The report generation looks for the file name megatron_bridge_launcher.log instead of the correct file name cloudai_megatron_bridge_launcher.log as generated by the command generation strategy.

Test Plan

CI/CD
Internal cluster

Additional Notes

Include any other notes or comments about the pull request here. This can include challenges faced, future considerations, or context that reviewers might find helpful.

coderabbitai · 2026-01-17T01:48:10Z

📝 Walkthrough

Walkthrough

The changes update log file naming conventions from megatron_bridge_launcher.log to cloudai_megatron_bridge_launcher.log in report generation logic and corresponding tests. Error messages are also adjusted to reference output directories instead of specific file paths.

Changes

Cohort / File(s)	Summary
Megatron Bridge Log File Updates `src/cloudai/workloads/megatron_bridge/report_generation_strategy.py`, `tests/report_generation_strategy/test_megatron_bridge_report_generation_strategy.py`	Consistent rename of log filename references from `megatron_bridge_launcher.log` to `cloudai_megatron_bridge_launcher.log` across log discovery, metrics retrieval, and report generation paths.
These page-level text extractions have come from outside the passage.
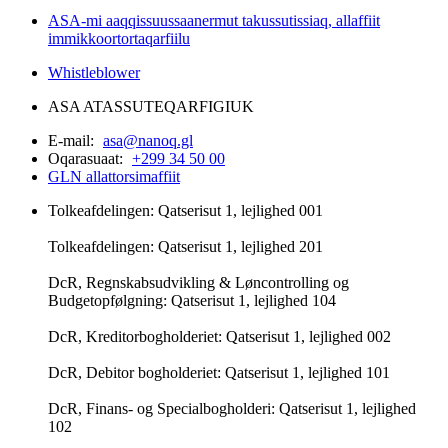
ASA-mi aaqqissuussaanermut takussutissiaq, allaffiit
immikkoortortaqarfiilu
Whistleblower
ASA ATASSUTEQARFIGIUK
E-mail:
asa@nanoq.gl
Oqarasuaat:
+299 34 50 00
GLN allattorsimaffiit
Tolkeafdelingen: Qatserisut 1, lejlighed 001
Tolkeafdelingen: Qatserisut 1, lejlighed 201
DcR, Regnskabsudvikling & Løncontrolling og
Budgetopfølgning: Qatserisut 1, lejlighed 104
DcR, Kreditorbogholderiet: Qatserisut 1, lejlighed 002
DcR, Debitor bogholderiet: Qatserisut 1, lejlighed 101
DcR, Finans- og Specialbogholderi: Qatserisut 1, lejlighed
102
Error messages updated to include base output directory context.

Estimated code review effort

🎯 2 (Simple) | ⏱️ ~10 minutes

Poem

🐰 A log file renamed with cloudai's new flair,
From bridge to clouds, the launcher flies through the air,
Consistent and clean, the pattern flows true,
Simple adjustments in the files we renew! ✨

🚥 Pre-merge checks | ✅ 2

✅ Passed checks (2 passed)

Check name	Status	Explanation
Title check	✅ Passed	The title 'Fix M-bridge report generation' directly describes the main change: correcting the report generation to use the correct log filename (cloudai_megatron_bridge_launcher.log instead of megatron_bridge_launcher.log).
Description check	✅ Passed	The description clearly relates to the changeset by explaining that report generation was using the wrong log filename and that this PR corrects it to use the proper filename generated by the command generation strategy.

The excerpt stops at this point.